Catastrophic forgetting and sequential learning

Thu Dec 15 14:28:01 EST 1994

Below I have indicated a number of references on current work on the
problem of sequential learning in connectionist networks.  All of these
papers address the problem of catastrophic interference, which may
result when a previously trained connectionist network attempts to
learn new patterns.
   The following commented list is by no means complete.  In
particular, no mention is made of convolution-correlation models with
their associated connectionist networks.  Nonetheless, I hope it
might prove to be a useful introduction to people interested in
knowing a bit more about the subject.

				Bob French
                                french at cogsci.indiana.edu

----------------------------------------------------------------------------

                   Recent Work in Catastrophic Interference 
                          in Connectionist Networks

The two papers that really kicked off research in this area were:

McCloskey, M. & Cohen, N. (1989)  "Catastrophic interference in connections
	networks: the sequential learning problem" The Psychology of 
	Learning and Motivation, 24, 109-165.

Ratcliff, R (1990) "Connectionist models of recognition memory: constraints
	imposed by learning and forgetting functions" Psychological Review,
	97, 285-308

Hetherington and Seidenberg very early suggested an Ebbinghaus-like
"savings" measure of catastrophic interference and, based on this,
they concluded that catastrophic interference wasn't really as much of
a problem as had been thought. While the problem has, in fact, been
subsequently confirmed to be quite serious, the "savings" measure they
proposed is still widely used to measure the extent of forgetting.

Hetherington, P.. & Seidenberg, M. (1989) "Is there 'catastrophic
	interference' in connectionist networks?"  Proceedings of the
	11th Annual Conference of the Cognitive Science Society. 
	Hillsdale, NJ: Erlbaum, 26-33.

Kortge was one of the first to propose a solution to this problem,
using what he called "novelty vectors".

Kortge, C. (1990) "Episodic Memory in Connectionist Networks" Proceedings 
	of the 12th Annual Conference of the Cognitive Science Society. 
	Hillsdale, NJ: Erlbaum, 764-771

Sloman and Rumelhart also developed a technique called "episodic gating"
designed to reduce the severity of the problem.

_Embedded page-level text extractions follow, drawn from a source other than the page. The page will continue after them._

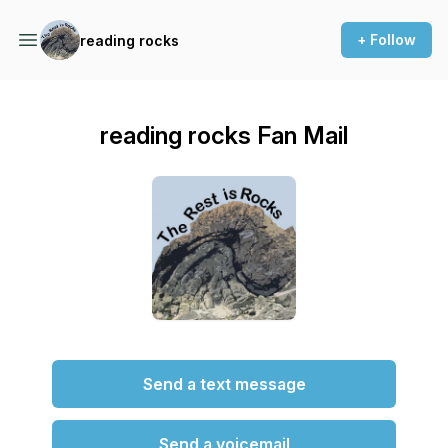
+ Follow
reading rocks
reading rocks Fan Mail
Send a text message
Send a voicemail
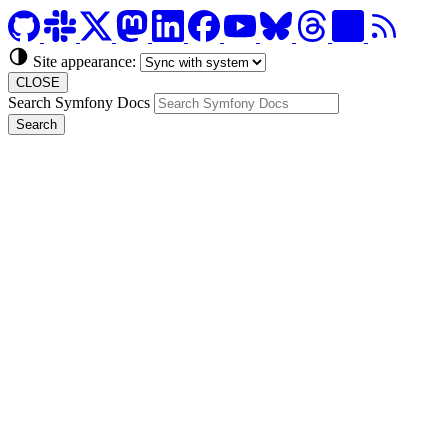
Site appearance:
CLOSE
Search Symfony Docs
Search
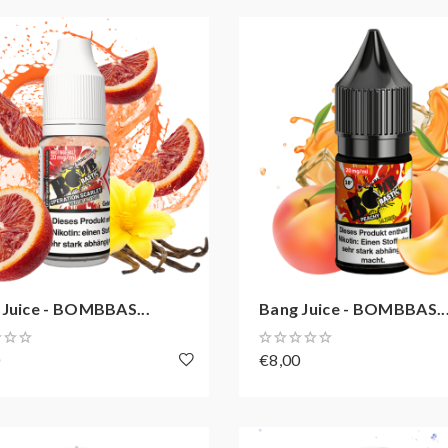
 Juice - BOMBBAS...
Bang Juice - BOMBBAS..
0
€8,00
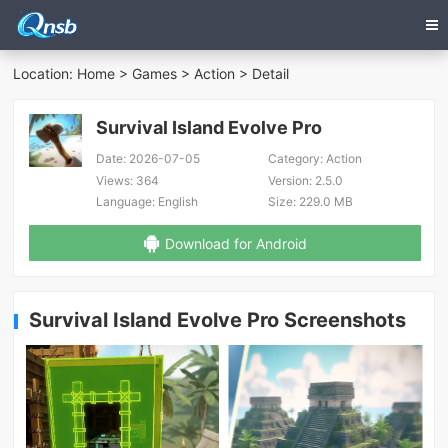
Location:
Home
>
Games
>
Action
> Detail
Survival Island Evolve Pro
Date:
2026-07-05
Category:
Action
Views:
364
Version:
2.5.0
Language:
English
Size:
229.0 MB
Download for Android
Survival Island Evolve Pro Screenshots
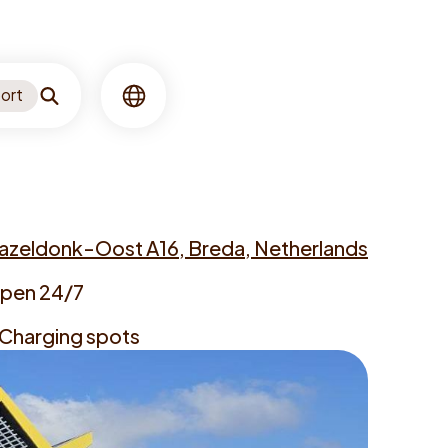
ort
Search
Language
azeldonk-Oost A16, Breda, Netherlands
ess
pen 24/7
ing
 Charging spots
s
gers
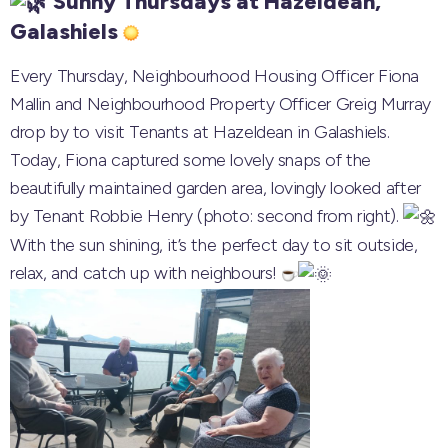
Sunny Thursdays at Hazeldean,
Galashiels
Every Thursday, Neighbourhood Housing Officer Fiona
Mallin and Neighbourhood Property Officer Greig Murray
drop by to visit Tenants at Hazeldean in Galashiels.
Today, Fiona captured some lovely snaps of the
beautifully maintained garden area, lovingly looked after
by Tenant Robbie Henry (photo: second from right).
With the sun shining, it’s the perfect day to sit outside,
relax, and catch up with neighbours!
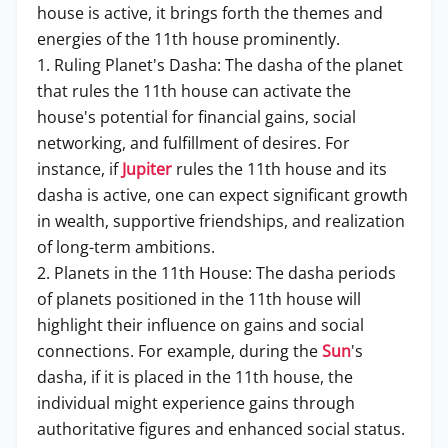
house is active, it brings forth the themes and
energies of the 11th house prominently.
1. Ruling Planet's Dasha: The dasha of the planet
that rules the 11th house can activate the
house's potential for financial gains, social
networking, and fulfillment of desires. For
instance, if
Jupiter
rules the 11th house and its
dasha is active, one can expect significant growth
in wealth, supportive friendships, and realization
of long-term ambitions.
2. Planets in the 11th House: The dasha periods
of planets positioned in the 11th house will
highlight their influence on gains and social
connections. For example, during the
Sun
's
dasha, if it is placed in the 11th house, the
individual might experience gains through
authoritative figures and enhanced social status.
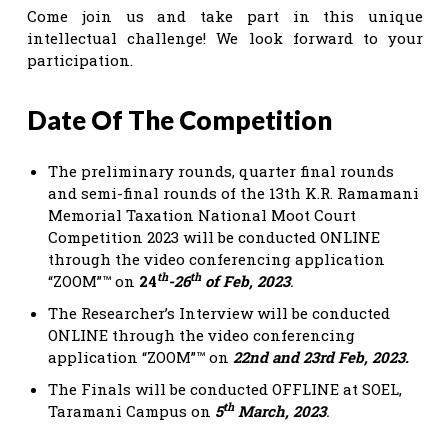
Come join us and take part in this unique
intellectual challenge! We look forward to your
participation.
Date Of The Competition
The preliminary rounds, quarter final rounds
and semi-final rounds of the 13th K.R. Ramamani
Memorial Taxation National Moot Court
Competition 2023 will be conducted ONLINE
through the video conferencing application
th
th
“ZOOM”™ on
24
-26
of Feb, 2023
.
The Researcher’s Interview will be conducted
ONLINE through the video conferencing
application “ZOOM”™ on
22nd and 23rd Feb, 2023.
The Finals will be conducted OFFLINE at SOEL,
th
Taramani Campus on
5
March, 2023
.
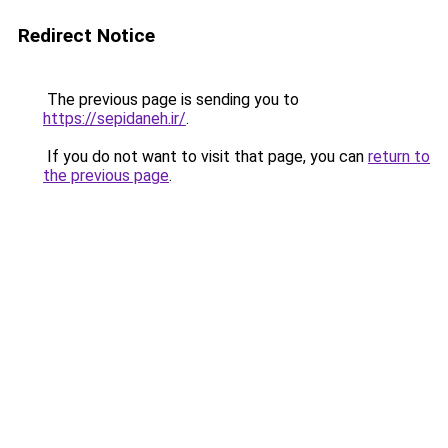
Redirect Notice
The previous page is sending you to
https://sepidaneh.ir/
.
If you do not want to visit that page, you can
return to
the previous page
.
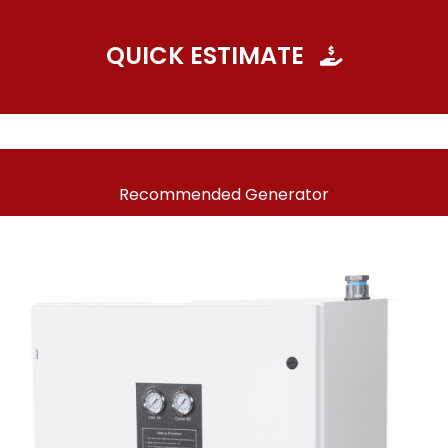
QUICK ESTIMATE
Recommended Generator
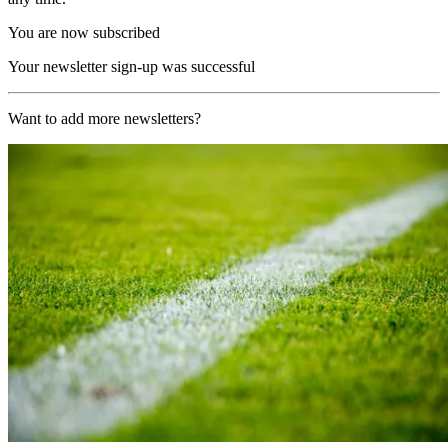
You are now subscribed
Your newsletter sign-up was successful
Want to add more newsletters?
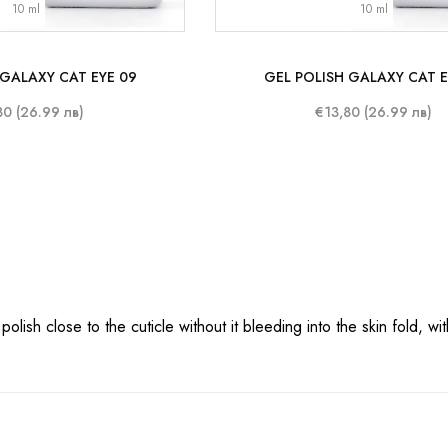
10 ml
10 ml
 GALAXY CAT EYE 09
GEL POLISH GALAXY CAT E
80 (26.99 лв)
€13,80 (26.99 лв)
ish close to the cuticle without it bleeding into the skin fold, with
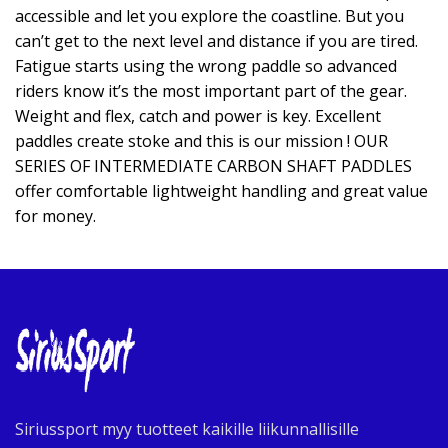
accessible and let you explore the coastline. But you
can’t get to the next level and distance if you are tired.
Fatigue starts using the wrong paddle so advanced
riders know it’s the most important part of the gear.
Weight and flex, catch and power is key. Excellent
paddles create stoke and this is our mission ! OUR
SERIES OF INTERMEDIATE CARBON SHAFT PADDLES
offer comfortable lightweight handling and great value
for money.
Siriussport myy tuotteet kaikille liikunnallisille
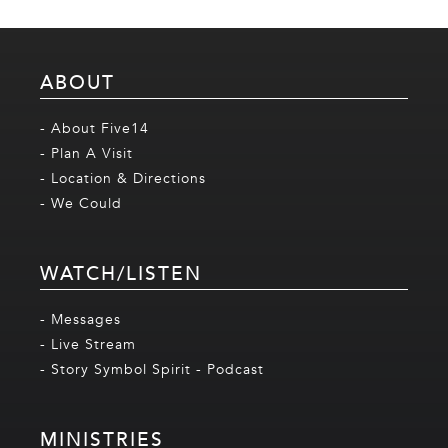
ABOUT
- About Five14
- Plan A Visit
- Location & Directions
- We Could
WATCH/LISTEN
- Messages
- Live Stream
- Story Symbol Spirit - Podcast
MINISTRIES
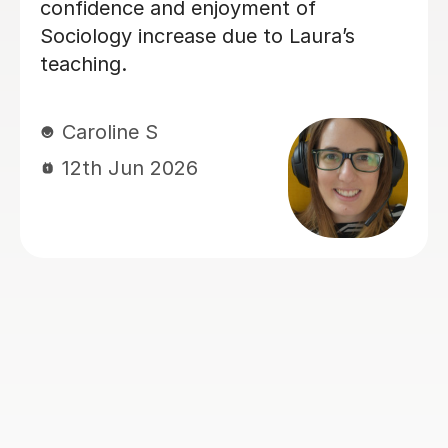
recommend him to anyone.
Sarah B
4th Aug 2026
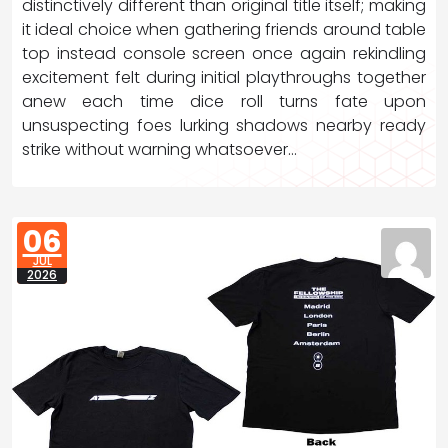
distinctively different than original title itself; making
it ideal choice when gathering friends around table
top instead console screen once again rekindling
excitement felt during initial playthroughs together
anew each time dice roll turns fate upon
unsuspecting foes lurking shadows nearby ready
strike without warning whatsoever…
06
JUL
2026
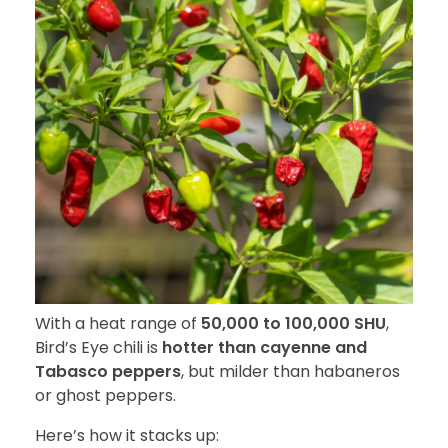
With a heat range of
50,000 to 100,000 SHU
,
Bird’s Eye chili is
hotter than cayenne and
Tabasco peppers
, but milder than habaneros
or ghost peppers.
Here’s how it stacks up:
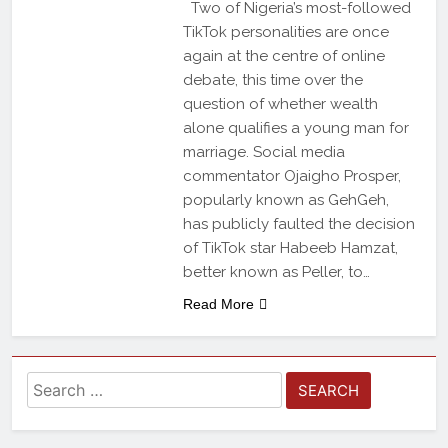
Two of Nigeria’s most-followed
TikTok personalities are once
again at the centre of online
debate, this time over the
question of whether wealth
alone qualifies a young man for
marriage. Social media
commentator Ojaigho Prosper,
popularly known as GehGeh,
has publicly faulted the decision
of TikTok star Habeeb Hamzat,
better known as Peller, to…
Read More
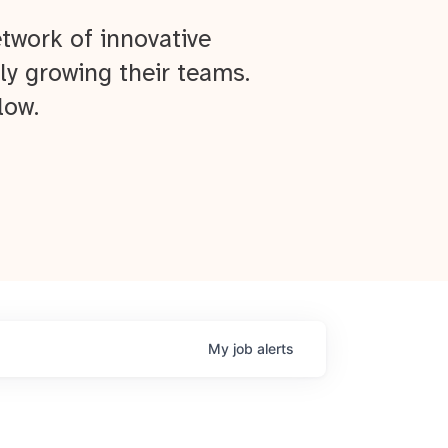
twork of innovative
ly growing their teams.
low.
My
job
alerts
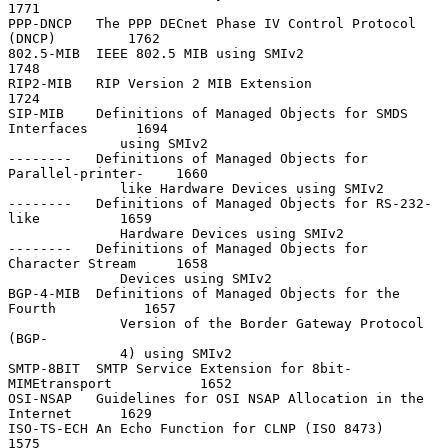
1771

PPP-DNCP   The PPP DECnet Phase IV Control Protocol 
(DNCP)         1762

802.5-MIB  IEEE 802.5 MIB using SMIv2                              
1748

RIP2-MIB   RIP Version 2 MIB Extension                             
1724

SIP-MIB    Definitions of Managed Objects for SMDS 
Interfaces      1694

              using SMIv2

--------   Definitions of Managed Objects for 
Parallel-printer-    1660

              like Hardware Devices using SMIv2

--------   Definitions of Managed Objects for RS-232-
like          1659

              Hardware Devices using SMIv2

--------   Definitions of Managed Objects for 
Character Stream     1658

              Devices using SMIv2

BGP-4-MIB  Definitions of Managed Objects for the 
Fourth           1657

              Version of the Border Gateway Protocol 
(BGP-

              4) using SMIv2

SMTP-8BIT  SMTP Service Extension for 8bit-
MIMEtransport           1652

OSI-NSAP   Guidelines for OSI NSAP Allocation in the 
Internet      1629

ISO-TS-ECH An Echo Function for CLNP (ISO 8473)                    
1575
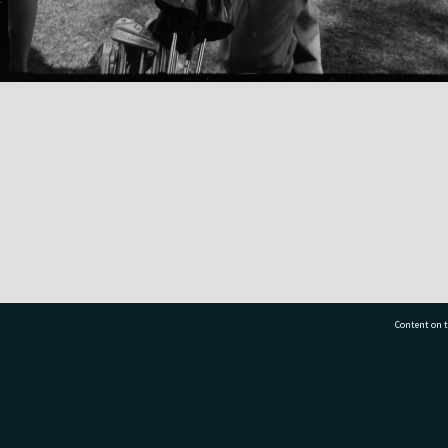
Content on t
77 7177
Tauranga City Libraries, 21 Devonport Road, Pr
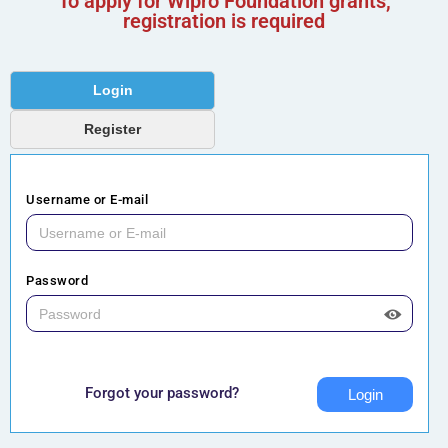
To apply for Wipro Foundation grants,
registration is required
Login
Register
Username or E-mail
Password
Forgot your password?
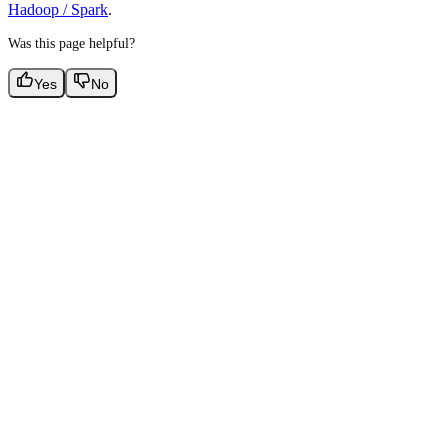
Hadoop / Spark
.
Was this page helpful?
Yes
No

Sloman, S. & Rumelhart, D., (1991) "Reducing interference in distributed
	memories through episodic gating" In Healy, Kosslyn, & Shiffrin (eds.)
	Essays in Honor of W. K. Estes.

In 1991 French suggested that catastrophic interference might be the 
inevitable price you pay for the advantages of fully distributed
representations (in particular, generalization).  He suggested a way
of dynamically producing "semi-distributed" hidden-layer
representations to reduce the effect of catastrophic interference.

French, R. (1991) "Using semi-distributed representations to overcome 
	catastrophic forgetting in connectionist networks" in Proceedings 
	of the 13th Annual Conference of the Cognitive Science Society. 
	Hillsdale, NJ: Erlbaum, 173-178.

A more detailed article presenting the same techique, called
activation sharpening, appeared in Connection Science.

French, R. (1992) "Semi-distributed Representations and Catastrophic
	Forgetting in Connectionist Networks", Connection Science,
	Vol. 4: 365-377.

In a more recent paper (1994), French presented a technique called
context biasing, which again dynamically "massages" hidden layer
representations based on the "context" of other recently learned
exemplars.  The goal of this technique is to produce hidden-layer
representations that are simultaneously well distributed and
orthogonal.

French, R. (1994) "Dynamically constraining connectionist networks to
	produce distributed, orthogonal representations to reduce
	catastrophic interference" in Proceedings of the 16th Annual 
	Conference of the Cognitive Science Society. Hillsdale, NJ: 
	Erlbaum, 335-340

Finally, still in this vein, French proposed (1993) at the NIPS-93
workshop on catastrophic interference a dynamic system of two
interacting networks working in tandem, one storing prototypes, the
other doing short-term learning of new exemplars. For a "real brain"
justification for this type of architecture see McClelland,
McNaughton, and O'Reilly (1994), below.  (A full paper on this tandem
network architecture will be available at the beginning of next year.)
This technique is discussed very briefly in:

French, R. (1994) "Catastrophic interference in connectionist networks:
	Can it be predicted, can it be prevented?" Neural Information
	Processing Systems - 6, Cowan, Tesauro, Alspector (eds.) 
	San Francisco, CA: Morgan Kaufmann. 1176-1177.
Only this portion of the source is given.